En lo que se refiere a la aportación civilizatoria cisterciense en la Francia del siglo XII,  hay que tener en cuenta que las opiniones artísticas de San Bernardo de Claraval son esencialmente agustinianas. Ningún autor ejerció una mayor influencia teológica, después de los Apóstoles, en San Bernardo que San Agustín. En De Trinitate, había meditado San Agustín sobre el misterio de la Redención. La muerte de Cristo servía de reparación de la doble muerte del hombre (la del cuerpo y la del alma; ésta segunda, por efecto de la acción del pecado). En tal misterio, ve Agustín una «consonancia» entre uno y dos; es más: la consonancia de la octava (que es la expresión musical de la razón 1:2) expresa para el oído humano el misterio de la Redención. Son las consonancias musicales, para San Agustín, las que constituyen un eco de la verdad teológica (y no al revés), y el disfrute sensorial de la armonía musical (y de la proporción arquitectónica), es nuestra respuesta intuitiva a la realidad última o divina. Esta opinión también la hallamos en Othlon (Otloh / Othlo) de San Emerano (1032-1070 o c. 1010-c.1072) (la abadía de St. Emmeram está cerca de Ratisbona), para quien hasta el orden que prevalece entre las huestes celestiales se corresponde con los intervalos de las consonancias perfectas.

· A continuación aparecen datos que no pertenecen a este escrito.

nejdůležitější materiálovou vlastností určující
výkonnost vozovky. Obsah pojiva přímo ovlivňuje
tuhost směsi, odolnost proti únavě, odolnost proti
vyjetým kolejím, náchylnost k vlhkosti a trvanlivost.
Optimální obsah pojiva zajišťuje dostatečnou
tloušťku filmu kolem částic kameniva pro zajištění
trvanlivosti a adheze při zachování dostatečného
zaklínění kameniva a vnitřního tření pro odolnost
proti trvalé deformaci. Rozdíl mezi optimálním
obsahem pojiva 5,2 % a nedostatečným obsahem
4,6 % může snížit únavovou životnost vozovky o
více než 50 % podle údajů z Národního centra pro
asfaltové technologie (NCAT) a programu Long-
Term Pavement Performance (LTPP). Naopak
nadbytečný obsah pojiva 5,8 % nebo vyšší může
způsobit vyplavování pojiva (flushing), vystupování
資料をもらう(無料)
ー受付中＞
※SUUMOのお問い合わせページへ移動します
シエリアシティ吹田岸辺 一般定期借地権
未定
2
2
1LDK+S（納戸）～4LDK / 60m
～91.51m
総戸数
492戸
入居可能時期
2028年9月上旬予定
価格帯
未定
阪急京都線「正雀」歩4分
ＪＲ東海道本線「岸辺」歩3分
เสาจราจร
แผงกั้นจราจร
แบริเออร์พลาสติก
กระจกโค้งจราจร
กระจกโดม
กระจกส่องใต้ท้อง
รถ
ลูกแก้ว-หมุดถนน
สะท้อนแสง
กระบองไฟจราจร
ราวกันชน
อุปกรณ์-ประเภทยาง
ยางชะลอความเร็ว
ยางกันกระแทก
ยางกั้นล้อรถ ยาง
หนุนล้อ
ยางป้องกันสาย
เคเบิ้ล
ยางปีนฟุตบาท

San Bernardo pensaba de manera muy parecida. Era una persona profundamente musical. Hasta en estas cuestiones fue agustiniano. Lo que le pide a la música eclesiástica es que «irradie» verdad, que «haga sonar» las grandes virtudes cristianas. La música debe agradar al oído con el fin de conmover al corazón. A San Bernardo le gusta describir la dicha celestial en términos musicales, como un eterno escuchar los coros de ángeles y santos y participar en ellos. Al pedir que la música estuviera armonizada con las experiencias metafísicas y éticas de la vida cristiana, ampliaba su campo de acción creativa, enfrentándolo a un reto de tipo agustiniano. Un hombre así no podía por menos de respetar en la arquitectura bien proporcionada aquella dignidad metafísica de las razones que encontraba en la composición musical.

En su Apologia ad Guillelmum (Guillermo, abad de Saint-Thierry), escrito hacia 1123-1125 contra las opiniones de Pedro el Venerable, San Bernardo ataca la ostentación de Cluny. En ese texto polémico condena como «monstruosa» la imaginería antropomórfica y zoomórfica de la escultura románica y solicita que se la destierre de los claustros; también arremete contra la «inmensa» altura, la «desmesurada» longitud y la anchura «innecesaria» de las iglesias cluniacenses, considerándolas incompatibles con el espíritu de humildad monástica. Pero conviene evitar las simplificaciones. En su ensayo sobre San Bernardo de Claraval (1960), Giulio Cattin dice de él que «era sensible a todas las formas de belleza», citando el siguiente consejo del santo: «No os permitáis desconocer la belleza si no queréis ser confundidos por lo feo».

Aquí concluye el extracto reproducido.